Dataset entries
---

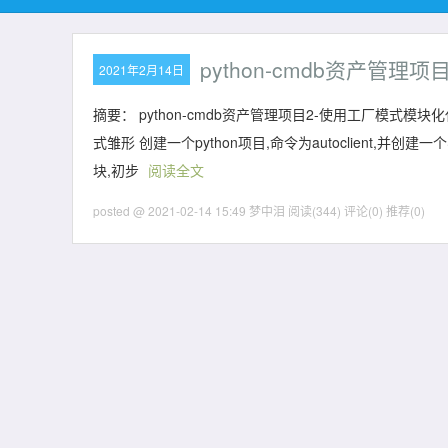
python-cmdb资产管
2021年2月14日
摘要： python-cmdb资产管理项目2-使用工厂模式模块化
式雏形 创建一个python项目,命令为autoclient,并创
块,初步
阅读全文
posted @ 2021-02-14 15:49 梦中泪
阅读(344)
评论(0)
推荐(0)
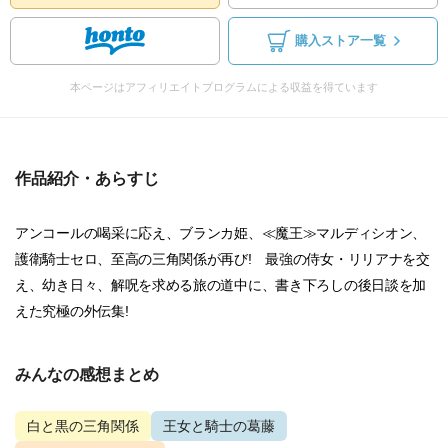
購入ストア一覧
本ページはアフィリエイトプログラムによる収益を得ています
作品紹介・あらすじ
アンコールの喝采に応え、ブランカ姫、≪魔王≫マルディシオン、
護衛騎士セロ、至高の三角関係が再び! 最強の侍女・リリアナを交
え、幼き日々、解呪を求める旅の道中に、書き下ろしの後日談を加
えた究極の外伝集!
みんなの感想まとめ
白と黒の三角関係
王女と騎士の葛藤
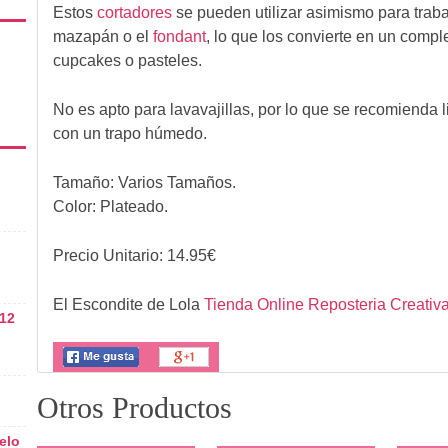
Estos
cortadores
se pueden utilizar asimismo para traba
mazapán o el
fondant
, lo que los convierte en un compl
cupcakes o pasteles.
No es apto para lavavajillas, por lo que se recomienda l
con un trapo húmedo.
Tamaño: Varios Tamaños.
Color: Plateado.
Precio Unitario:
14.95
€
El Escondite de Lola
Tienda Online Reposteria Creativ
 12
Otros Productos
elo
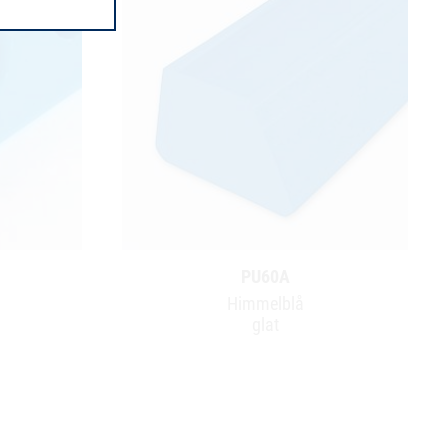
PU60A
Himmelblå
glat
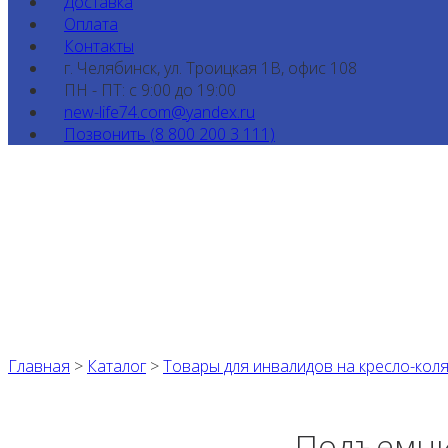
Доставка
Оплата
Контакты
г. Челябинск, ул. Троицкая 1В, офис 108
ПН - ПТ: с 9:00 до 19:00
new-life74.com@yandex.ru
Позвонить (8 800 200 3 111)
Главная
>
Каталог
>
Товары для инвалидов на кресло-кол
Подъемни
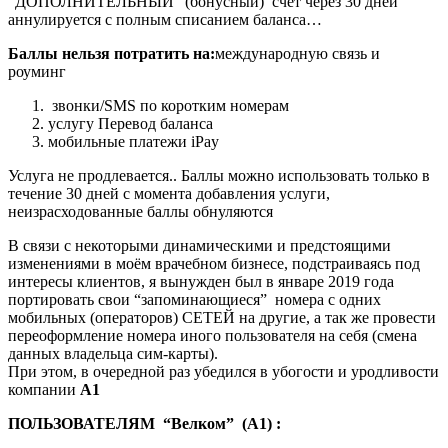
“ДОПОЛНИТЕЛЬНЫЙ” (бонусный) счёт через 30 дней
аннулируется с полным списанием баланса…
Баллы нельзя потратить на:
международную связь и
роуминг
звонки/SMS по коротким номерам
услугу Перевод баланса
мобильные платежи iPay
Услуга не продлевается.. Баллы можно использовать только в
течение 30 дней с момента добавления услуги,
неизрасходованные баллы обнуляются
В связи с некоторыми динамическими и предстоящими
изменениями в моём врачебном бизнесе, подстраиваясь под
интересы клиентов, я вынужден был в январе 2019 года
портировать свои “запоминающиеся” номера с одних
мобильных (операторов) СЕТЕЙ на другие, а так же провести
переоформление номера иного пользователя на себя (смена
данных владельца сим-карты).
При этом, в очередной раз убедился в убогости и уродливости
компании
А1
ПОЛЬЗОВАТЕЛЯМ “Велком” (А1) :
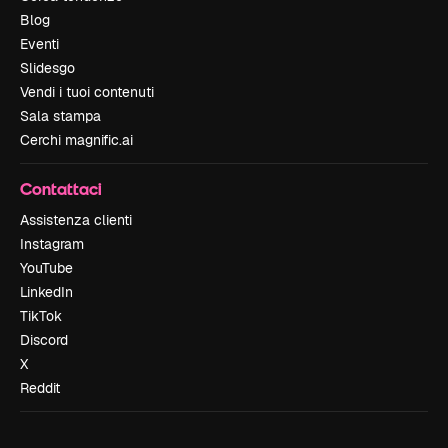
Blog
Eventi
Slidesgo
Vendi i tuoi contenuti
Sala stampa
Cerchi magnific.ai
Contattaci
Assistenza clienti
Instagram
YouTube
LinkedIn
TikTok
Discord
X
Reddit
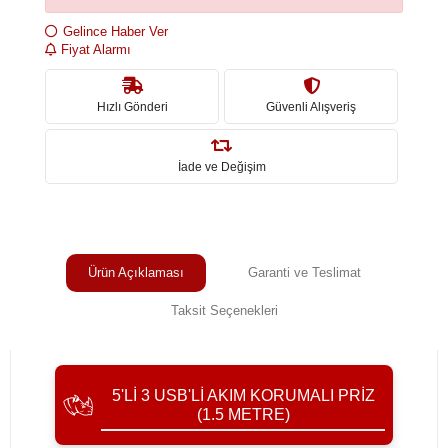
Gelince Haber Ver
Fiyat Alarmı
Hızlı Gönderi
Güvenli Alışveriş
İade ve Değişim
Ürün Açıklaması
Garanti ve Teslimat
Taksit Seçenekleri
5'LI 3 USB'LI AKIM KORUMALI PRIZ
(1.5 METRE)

---

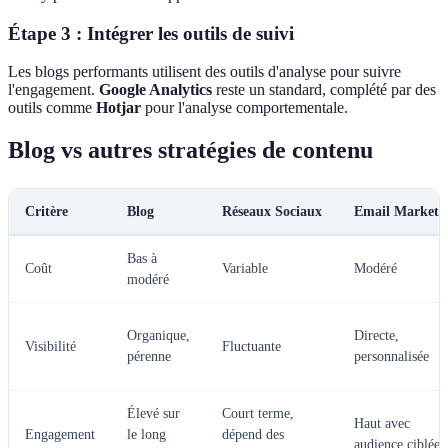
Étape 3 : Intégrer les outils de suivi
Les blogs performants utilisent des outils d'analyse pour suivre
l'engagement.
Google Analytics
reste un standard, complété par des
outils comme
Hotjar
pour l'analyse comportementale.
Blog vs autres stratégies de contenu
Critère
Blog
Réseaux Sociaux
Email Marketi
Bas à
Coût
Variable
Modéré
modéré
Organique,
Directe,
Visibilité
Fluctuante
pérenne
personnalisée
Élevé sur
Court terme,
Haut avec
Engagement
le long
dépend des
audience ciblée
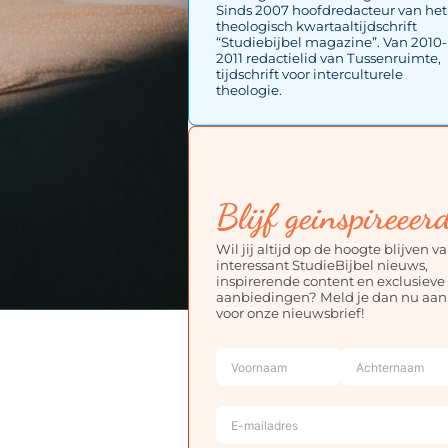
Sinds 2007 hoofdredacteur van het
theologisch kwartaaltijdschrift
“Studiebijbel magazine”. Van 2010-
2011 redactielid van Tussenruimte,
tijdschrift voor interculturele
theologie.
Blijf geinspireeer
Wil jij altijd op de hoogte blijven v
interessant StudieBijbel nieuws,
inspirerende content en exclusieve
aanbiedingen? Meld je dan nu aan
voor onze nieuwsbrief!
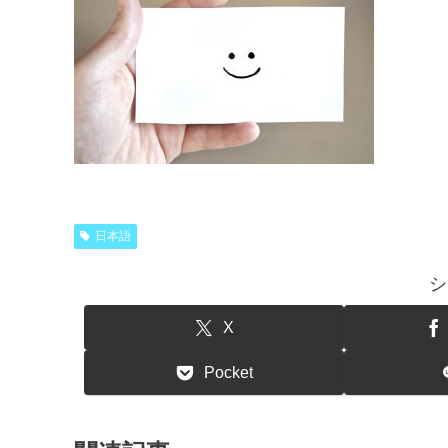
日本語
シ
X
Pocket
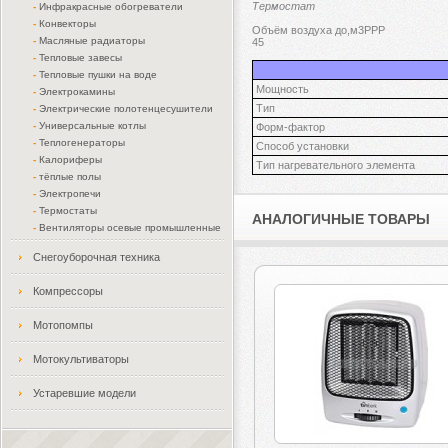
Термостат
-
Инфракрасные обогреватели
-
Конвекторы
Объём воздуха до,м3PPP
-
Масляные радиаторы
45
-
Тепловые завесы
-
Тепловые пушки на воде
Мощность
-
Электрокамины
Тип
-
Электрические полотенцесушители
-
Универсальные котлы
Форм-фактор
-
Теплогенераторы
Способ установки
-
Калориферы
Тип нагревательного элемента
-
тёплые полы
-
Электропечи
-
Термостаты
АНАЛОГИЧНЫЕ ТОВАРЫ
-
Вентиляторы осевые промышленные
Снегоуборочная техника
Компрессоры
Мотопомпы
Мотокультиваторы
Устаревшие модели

---

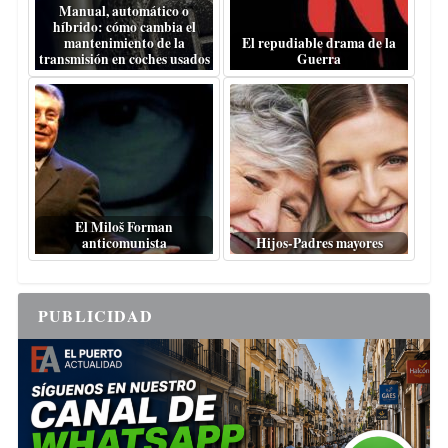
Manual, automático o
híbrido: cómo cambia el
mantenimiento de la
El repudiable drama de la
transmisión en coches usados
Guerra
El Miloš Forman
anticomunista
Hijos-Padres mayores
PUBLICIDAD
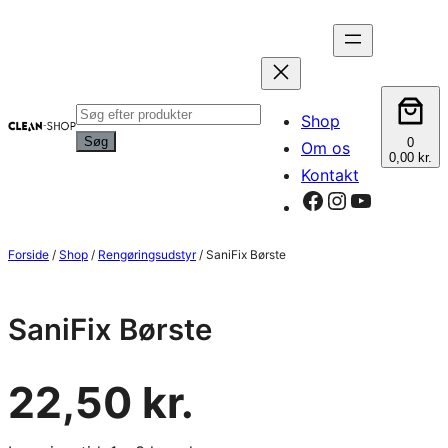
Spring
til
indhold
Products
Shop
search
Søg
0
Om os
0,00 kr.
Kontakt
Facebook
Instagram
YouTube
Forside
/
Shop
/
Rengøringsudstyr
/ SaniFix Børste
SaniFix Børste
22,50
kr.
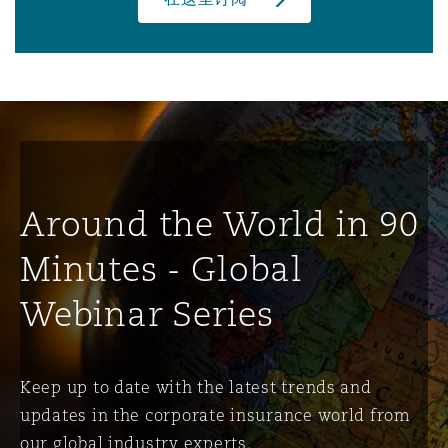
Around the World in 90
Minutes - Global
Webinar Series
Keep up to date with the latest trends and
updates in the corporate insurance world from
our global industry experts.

---

» WORK INSTRUCTION:
Using the entries above, state the number of lines that include "para". Add nothing else.

» ANSWER SECTION:
2